Government Tries to Live Within its Means

Published: 01st March 2016 06:00 AM  |   Last Updated: 01st March 2016 06:46 PM   |  A+A-

Finance ministers often find themselves in tricky situations. Managing growth without raising taxes or opening the credit tap (debt) is a mastery achieved only by a few. Facts and fortune have favoured Finance Minister Arun Jaitley this fiscal. On Monday, as he presented the NDA government’s third Union Budget, he stumped critics not just by sticking to the fiscal deficit target of 3.9 per cent this fiscal, but by extending the commitment to meet rolling targets for the next two years at 3.5 and 3 per cent for FY17 and FY18 respectively. 

Jaitley stressed the fiscal consolidation roadmap would be met without having to compromise on the development agenda. He went on to propose an expenditure of Rs 19.78 lakh crore including Rs 5.50 lakh crore of plan expenditure and Rs 14.28 lakh crore of non-plan expenses.

Around this time last year, Jaitley had delayed the fiscal consolidation roadmap in order to build infrastructure by boosting public investment. The macro environment was relatively favourable then and the additional spending was seen as a tool to revive the ailing sector, where projects worth over Rs 2 lakh crore are stuck either due to regulatory hurdles or for want of capital. A year later, global headwinds have derailed growth and volatility has become a new normal for commodities and nations that excessively depend on it. That’s when economists started doling out advice to Jaitley against carrying forward more red ink into the country’s debt chronicle, and potentially curtail our economic health. Jaitley has done well to not toe that line.
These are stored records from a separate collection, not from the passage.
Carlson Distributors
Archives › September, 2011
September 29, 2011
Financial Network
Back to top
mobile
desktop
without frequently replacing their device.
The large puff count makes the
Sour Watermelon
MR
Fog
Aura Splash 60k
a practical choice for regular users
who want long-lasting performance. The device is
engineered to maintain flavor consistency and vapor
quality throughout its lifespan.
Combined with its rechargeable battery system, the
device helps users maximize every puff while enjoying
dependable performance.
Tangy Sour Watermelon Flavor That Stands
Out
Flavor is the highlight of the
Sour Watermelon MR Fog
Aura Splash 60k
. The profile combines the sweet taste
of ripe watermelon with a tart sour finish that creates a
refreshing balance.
Last month, French economist Thomas Piketty had suggested that the Narendra Modi government raise India’s taxes to spur spending. This is something economies elsewhere have been following -- reducing the debt flab, raising taxes and cost-cutting public expenses. Take, for instance, Britain. Just last week its Chancellor of the Exchequer, George Osborne, warned that he may make further cuts in public spending this year. Japan, too, is proposing a revolutionary sales tax increase for 2017.
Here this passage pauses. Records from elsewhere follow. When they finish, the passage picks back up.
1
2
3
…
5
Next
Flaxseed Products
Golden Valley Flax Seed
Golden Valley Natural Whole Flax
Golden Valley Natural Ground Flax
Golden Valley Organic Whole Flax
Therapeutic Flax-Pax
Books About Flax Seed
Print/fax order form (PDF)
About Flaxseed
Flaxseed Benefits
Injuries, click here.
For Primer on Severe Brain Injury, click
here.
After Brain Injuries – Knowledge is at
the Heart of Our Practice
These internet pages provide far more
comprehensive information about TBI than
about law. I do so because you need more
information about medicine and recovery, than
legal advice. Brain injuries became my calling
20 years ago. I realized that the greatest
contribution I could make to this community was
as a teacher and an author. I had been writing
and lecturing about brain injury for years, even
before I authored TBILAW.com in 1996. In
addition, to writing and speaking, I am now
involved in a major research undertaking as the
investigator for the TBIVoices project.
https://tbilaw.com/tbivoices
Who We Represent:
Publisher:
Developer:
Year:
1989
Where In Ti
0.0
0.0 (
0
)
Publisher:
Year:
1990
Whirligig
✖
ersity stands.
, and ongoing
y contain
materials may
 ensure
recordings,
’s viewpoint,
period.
Back home, the intent to comply with fiscal discipline is good, but the roadmap to implement it over the next three years is, however, unclear. For the next fiscal, the government hopes GDP growth will not slide, thereby dragging tax revenue down with it.

For FY17, if total expenditure is expected to grow by 10.8 per cent over the previous fiscal, gross tax revenue is set to grow at 11.7 per cent at Rs 16.30 lakh crore. It’s pertinent to note here that tax revenue often falls short of projections. As a result, governments will be compelled to either cut plan expenditure or borrow from the market to meet expenses. Interestingly, the current financial year is an outlier. Two things worked in its favour. One, falling oil prices helped Jaitley and team pocket a neat Rs 2 lakh crore. Second, auction of assets like coal and spectrum brought in a similar amount.

But if the proposed expenditure is to be met, tax revenue needs to grow proportionately. This growth is dependent on the economy. The higher the GDP, the higher the tax revenue will be. Though the nominal GDP growth rate has been set at around 11 per cent this fiscal, the government is expecting a modest 11.76 per cent growth at Rs 16.25 lakh crore.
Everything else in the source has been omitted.